In the exhibition 'Really Real Reality' at Westerkadekunst in Rotterdam, Anastasia K. presents a series of oil paintings in which personal migration stories intertwine with universal questions of home, identity and connection. The exhibition, on view until 21 April, offers a glimpse into a larger body of work: 182 portraits from a series of 400, which the artist intends to complete this year.
With these paintings, Anastasia is constructing a new kind of home. Not one made of bricks or furniture, but of faces. Each portrait forms part of a network of people she has encountered since arriving in the Netherlands. Some she met on the street, others in her immediate surroundings, and still others only online. “For several years now, I’ve been contemplating the concept of home — is it a place, is it people, or is it thoughts?" she writes. "With these 400 paintings, I am constructing my new home, based on a new environment, as so much has changed over these years, and I’ve started from scratch.”

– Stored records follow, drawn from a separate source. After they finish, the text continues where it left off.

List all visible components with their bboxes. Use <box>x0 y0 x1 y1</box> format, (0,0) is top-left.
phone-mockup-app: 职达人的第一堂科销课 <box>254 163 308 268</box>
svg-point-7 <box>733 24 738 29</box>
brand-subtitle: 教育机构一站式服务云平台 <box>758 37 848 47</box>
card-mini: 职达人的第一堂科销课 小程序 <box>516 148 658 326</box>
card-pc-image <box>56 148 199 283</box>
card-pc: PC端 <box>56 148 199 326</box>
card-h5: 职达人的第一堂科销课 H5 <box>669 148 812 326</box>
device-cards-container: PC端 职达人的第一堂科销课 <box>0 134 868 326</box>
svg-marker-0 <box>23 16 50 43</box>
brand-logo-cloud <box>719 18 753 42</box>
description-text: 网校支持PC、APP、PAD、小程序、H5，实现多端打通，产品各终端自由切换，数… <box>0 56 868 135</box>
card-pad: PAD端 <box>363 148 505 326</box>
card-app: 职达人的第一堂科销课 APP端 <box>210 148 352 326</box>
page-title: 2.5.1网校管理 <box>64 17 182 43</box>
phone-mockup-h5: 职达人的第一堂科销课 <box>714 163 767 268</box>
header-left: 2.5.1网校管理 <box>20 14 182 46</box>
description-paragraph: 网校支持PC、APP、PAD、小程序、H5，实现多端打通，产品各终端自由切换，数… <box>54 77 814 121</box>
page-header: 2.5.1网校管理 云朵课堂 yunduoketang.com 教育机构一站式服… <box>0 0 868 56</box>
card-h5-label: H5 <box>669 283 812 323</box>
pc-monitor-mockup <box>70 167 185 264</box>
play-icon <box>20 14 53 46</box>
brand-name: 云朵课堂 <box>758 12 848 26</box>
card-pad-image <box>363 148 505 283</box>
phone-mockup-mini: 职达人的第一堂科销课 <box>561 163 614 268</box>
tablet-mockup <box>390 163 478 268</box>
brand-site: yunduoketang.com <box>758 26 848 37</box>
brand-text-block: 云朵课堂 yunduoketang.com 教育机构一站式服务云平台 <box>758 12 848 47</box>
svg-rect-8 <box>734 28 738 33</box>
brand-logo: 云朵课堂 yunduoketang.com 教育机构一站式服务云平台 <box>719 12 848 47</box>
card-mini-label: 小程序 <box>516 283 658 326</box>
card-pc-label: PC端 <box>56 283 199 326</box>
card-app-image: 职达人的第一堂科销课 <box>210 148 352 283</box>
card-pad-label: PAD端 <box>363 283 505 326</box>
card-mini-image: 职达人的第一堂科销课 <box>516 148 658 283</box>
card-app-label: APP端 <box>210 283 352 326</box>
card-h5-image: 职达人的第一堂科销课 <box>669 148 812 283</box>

In the exhibition space, the paintings form a rhythmic pattern of equal-sized works: a wall-spanning grid of small, nearly square canvases on which eyes, noses, mouths and faces gaze back at us in close up. These portraits, expressive, vivid and unembellished, seem to show people as they truly are. Smiling, frowning or marked by fatigue, uncertainty or curiosity. Painted in oil that appears to breathe life into their faces, the works touch on something both deeply personal and recognisably human. The technique reveals the artist's classical training, while the result feels unmistakably contemporary. Her use of colour is warm and grounded in realism.
Some faces are painted from extreme angles, with exaggerated foreheads or swollen noses, as if frozen mid-pose during a video call. These works belong to the parallel series "Unreal Real Reality", in which the artist depicts loved ones who are physically far away but remain digitally close. Anastasia explains: “It’s a series about people who make up my virtual present. These are the loved ones who live thousands of kilometers away and whom I’ve known only online for a long time. They are real, the same as I’ve always known them, but they cannot be touched or embraced. We can only meet online, talk to each other, and see their funny faces from strange angles, speaking through our phones.” In some of these paintings, the artist turns the gaze on herself, presenting self-portraits from the alienating perspective of a front-facing camera. In a world where digital communication sometimes replaces physical contact, new forms of intimacy and estrangement emerge at once.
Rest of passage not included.